Only certain lines below are wanted: those starting at the line containing "failed to open" and ending at the line containing "२०७२ श्रावण ११, सोमवार", both included, each retyped exactly.

#### ENTRIES SUPPLIED
========================================
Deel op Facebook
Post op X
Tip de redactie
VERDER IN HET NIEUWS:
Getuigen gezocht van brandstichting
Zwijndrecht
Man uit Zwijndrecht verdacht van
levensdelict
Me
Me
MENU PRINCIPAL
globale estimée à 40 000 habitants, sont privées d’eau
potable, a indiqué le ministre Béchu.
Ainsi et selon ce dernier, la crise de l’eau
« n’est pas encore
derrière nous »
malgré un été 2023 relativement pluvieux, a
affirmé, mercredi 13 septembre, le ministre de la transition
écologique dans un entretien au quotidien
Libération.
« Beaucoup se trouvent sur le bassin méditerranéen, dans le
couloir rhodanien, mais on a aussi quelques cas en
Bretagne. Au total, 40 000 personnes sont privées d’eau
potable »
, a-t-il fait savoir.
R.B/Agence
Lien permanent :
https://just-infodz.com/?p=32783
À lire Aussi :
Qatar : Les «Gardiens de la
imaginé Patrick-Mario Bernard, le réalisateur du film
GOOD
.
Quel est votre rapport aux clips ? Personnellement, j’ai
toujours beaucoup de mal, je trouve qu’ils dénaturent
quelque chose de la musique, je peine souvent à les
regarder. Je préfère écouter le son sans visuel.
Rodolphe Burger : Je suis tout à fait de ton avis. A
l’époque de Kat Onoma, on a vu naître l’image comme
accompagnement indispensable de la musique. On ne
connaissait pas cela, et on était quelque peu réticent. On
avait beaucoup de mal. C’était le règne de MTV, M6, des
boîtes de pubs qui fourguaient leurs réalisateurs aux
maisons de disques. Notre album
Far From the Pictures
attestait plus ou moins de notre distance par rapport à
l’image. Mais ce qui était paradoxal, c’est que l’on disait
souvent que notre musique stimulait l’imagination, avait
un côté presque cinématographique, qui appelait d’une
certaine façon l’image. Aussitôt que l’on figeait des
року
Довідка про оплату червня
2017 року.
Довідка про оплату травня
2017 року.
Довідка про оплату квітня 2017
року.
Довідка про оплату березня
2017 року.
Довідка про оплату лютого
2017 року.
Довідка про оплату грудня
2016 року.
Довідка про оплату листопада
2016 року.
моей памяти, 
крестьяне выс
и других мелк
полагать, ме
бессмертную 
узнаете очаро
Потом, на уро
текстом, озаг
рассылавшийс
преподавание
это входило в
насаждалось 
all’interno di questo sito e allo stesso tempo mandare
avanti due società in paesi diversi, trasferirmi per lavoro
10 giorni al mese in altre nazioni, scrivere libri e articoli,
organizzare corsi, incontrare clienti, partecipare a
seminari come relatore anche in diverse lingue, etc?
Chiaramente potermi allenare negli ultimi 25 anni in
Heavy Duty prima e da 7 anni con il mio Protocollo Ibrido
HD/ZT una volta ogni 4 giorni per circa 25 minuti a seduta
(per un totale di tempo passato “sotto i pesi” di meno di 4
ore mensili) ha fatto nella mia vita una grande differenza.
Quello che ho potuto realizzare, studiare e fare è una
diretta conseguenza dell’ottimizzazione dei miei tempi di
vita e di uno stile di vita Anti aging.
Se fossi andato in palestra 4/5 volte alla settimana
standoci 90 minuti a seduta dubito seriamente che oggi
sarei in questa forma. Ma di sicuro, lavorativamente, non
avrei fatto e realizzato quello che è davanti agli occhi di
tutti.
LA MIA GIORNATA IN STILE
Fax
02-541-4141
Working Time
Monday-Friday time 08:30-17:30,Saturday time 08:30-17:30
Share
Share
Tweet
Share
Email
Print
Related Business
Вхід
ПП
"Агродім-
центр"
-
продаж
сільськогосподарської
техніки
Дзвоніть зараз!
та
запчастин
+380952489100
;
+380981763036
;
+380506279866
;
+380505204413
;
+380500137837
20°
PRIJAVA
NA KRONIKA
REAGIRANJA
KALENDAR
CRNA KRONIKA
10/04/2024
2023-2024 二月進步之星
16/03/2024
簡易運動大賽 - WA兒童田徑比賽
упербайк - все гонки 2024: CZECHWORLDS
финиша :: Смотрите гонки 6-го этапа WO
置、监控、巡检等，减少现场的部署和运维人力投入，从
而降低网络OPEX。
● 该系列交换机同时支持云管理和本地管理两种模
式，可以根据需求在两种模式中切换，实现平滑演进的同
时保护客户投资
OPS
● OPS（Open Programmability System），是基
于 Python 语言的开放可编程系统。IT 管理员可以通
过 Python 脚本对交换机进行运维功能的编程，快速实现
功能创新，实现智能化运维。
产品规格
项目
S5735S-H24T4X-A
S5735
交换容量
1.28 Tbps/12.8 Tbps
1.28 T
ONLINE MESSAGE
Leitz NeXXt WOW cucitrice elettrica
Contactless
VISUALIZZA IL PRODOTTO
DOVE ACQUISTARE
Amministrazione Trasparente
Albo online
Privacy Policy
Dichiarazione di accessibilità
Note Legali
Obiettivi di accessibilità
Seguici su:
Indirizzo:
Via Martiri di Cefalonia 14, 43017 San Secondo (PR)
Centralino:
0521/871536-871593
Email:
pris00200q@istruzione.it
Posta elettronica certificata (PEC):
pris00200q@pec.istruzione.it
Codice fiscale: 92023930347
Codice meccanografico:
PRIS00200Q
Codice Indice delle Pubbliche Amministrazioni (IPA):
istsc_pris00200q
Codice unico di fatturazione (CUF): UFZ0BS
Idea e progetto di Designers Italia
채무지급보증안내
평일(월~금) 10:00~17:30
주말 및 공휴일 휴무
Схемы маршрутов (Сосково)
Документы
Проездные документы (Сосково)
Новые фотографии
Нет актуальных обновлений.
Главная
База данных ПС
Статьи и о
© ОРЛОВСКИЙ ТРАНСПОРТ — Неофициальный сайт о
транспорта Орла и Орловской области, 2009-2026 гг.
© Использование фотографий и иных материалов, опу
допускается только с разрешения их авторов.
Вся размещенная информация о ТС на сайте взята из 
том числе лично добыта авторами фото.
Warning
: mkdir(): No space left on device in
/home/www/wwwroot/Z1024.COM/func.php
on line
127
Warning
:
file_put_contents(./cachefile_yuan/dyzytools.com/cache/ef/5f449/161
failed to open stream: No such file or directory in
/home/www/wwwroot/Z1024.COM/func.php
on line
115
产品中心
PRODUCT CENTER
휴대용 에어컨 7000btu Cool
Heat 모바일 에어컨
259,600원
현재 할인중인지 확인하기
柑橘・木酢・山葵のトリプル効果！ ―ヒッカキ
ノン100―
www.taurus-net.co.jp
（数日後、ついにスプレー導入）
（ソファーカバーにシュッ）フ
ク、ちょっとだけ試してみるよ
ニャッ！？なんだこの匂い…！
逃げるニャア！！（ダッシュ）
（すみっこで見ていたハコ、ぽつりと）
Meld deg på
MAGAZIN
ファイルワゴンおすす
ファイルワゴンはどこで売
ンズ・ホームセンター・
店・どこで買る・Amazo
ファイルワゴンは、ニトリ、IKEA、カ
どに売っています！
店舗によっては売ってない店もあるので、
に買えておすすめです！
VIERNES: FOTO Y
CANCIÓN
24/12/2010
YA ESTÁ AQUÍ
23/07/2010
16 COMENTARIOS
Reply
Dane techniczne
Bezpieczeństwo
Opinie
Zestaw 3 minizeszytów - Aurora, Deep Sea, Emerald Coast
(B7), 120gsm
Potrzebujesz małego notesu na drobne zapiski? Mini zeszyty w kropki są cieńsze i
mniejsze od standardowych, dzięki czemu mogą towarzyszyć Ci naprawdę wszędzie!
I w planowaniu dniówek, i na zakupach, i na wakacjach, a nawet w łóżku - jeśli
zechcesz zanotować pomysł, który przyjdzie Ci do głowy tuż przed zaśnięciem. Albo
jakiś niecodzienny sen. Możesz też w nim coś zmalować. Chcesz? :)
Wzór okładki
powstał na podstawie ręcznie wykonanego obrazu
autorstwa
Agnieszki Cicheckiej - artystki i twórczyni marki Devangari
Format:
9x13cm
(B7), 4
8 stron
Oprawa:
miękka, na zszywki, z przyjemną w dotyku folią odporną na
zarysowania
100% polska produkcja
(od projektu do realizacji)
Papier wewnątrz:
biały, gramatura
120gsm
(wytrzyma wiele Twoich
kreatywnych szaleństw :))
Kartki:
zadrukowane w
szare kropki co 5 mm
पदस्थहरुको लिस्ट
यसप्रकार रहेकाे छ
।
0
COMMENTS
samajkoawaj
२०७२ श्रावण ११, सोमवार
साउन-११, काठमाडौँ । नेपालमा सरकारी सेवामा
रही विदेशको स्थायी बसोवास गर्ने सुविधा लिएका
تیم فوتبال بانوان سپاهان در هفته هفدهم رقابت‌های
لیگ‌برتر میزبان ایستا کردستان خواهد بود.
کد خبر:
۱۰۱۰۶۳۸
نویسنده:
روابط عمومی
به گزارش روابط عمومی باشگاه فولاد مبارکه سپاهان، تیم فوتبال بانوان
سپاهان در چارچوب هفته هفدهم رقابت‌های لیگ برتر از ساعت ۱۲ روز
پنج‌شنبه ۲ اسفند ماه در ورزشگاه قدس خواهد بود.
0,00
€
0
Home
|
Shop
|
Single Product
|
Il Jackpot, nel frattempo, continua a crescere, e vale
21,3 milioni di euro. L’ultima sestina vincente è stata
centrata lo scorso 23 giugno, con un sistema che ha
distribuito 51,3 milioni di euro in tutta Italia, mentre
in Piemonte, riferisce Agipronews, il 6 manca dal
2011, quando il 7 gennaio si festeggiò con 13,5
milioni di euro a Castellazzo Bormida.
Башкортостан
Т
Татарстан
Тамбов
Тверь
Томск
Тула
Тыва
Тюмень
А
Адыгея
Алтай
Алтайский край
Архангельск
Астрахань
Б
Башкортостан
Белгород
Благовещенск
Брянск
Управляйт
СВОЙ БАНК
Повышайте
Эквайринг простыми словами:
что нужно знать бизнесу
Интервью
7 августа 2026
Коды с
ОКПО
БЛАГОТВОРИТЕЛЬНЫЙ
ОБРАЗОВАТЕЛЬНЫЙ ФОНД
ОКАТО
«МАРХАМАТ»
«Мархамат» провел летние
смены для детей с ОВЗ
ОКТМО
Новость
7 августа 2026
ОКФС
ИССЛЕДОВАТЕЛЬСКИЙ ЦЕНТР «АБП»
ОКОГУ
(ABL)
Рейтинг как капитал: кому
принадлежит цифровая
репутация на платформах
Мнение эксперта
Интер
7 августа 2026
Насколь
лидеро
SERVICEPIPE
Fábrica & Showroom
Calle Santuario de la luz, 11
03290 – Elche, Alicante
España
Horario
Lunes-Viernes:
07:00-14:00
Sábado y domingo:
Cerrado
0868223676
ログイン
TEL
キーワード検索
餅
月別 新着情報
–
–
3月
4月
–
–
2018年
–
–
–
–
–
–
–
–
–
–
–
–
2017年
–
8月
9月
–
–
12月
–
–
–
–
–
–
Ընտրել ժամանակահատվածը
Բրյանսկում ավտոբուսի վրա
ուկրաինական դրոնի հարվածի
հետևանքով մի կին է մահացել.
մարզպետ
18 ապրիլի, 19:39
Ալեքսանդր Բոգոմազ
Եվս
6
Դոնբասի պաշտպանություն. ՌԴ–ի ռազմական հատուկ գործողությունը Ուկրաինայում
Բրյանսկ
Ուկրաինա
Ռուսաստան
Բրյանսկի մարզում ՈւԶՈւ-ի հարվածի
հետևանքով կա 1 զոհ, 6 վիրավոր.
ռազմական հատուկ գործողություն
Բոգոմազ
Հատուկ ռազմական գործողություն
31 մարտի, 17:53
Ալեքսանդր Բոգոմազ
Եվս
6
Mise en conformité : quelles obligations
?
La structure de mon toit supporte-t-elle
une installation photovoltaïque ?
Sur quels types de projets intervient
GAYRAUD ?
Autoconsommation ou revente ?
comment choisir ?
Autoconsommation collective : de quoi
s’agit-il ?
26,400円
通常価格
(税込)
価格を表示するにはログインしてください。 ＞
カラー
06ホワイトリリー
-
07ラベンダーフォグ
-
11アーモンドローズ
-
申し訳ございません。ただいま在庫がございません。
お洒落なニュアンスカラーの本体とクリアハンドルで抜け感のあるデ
========================================
#### SOLUTION BELOW
failed to open stream: No such file or directory in
/home/www/wwwroot/Z1024.COM/func.php
on line
115
产品中心
PRODUCT CENTER
휴대용 에어컨 7000btu Cool
Heat 모바일 에어컨
259,600원
현재 할인중인지 확인하기
柑橘・木酢・山葵のトリプル効果！ ―ヒッカキ
ノン100―
www.taurus-net.co.jp
（数日後、ついにスプレー導入）
（ソファーカバーにシュッ）フ
ク、ちょっとだけ試してみるよ
ニャッ！？なんだこの匂い…！
逃げるニャア！！（ダッシュ）
（すみっこで見ていたハコ、ぽつりと）
Meld deg på
MAGAZIN
ファイルワゴンおすす
ファイルワゴンはどこで売
ンズ・ホームセンター・
店・どこで買る・Amazo
ファイルワゴンは、ニトリ、IKEA、カ
どに売っています！
店舗によっては売ってない店もあるので、
に買えておすすめです！
VIERNES: FOTO Y
CANCIÓN
24/12/2010
YA ESTÁ AQUÍ
23/07/2010
16 COMENTARIOS
Reply
Dane techniczne
Bezpieczeństwo
Opinie
Zestaw 3 minizeszytów - Aurora, Deep Sea, Emerald Coast
(B7), 120gsm
Potrzebujesz małego notesu na drobne zapiski? Mini zeszyty w kropki są cieńsze i
mniejsze od standardowych, dzięki czemu mogą towarzyszyć Ci naprawdę wszędzie!
I w planowaniu dniówek, i na zakupach, i na wakacjach, a nawet w łóżku - jeśli
zechcesz zanotować pomysł, który przyjdzie Ci do głowy tuż przed zaśnięciem. Albo
jakiś niecodzienny sen. Możesz też w nim coś zmalować. Chcesz? :)
Wzór okładki
powstał na podstawie ręcznie wykonanego obrazu
autorstwa
Agnieszki Cicheckiej - artystki i twórczyni marki Devangari
Format:
9x13cm
(B7), 4
8 stron
Oprawa:
miękka, na zszywki, z przyjemną w dotyku folią odporną na
zarysowania
100% polska produkcja
(od projektu do realizacji)
Papier wewnątrz:
biały, gramatura
120gsm
(wytrzyma wiele Twoich
kreatywnych szaleństw :))
Kartki:
zadrukowane w
szare kropki co 5 mm
पदस्थहरुको लिस्ट
यसप्रकार रहेकाे छ
।
0
COMMENTS
samajkoawaj
२०७२ श्रावण ११, सोमवार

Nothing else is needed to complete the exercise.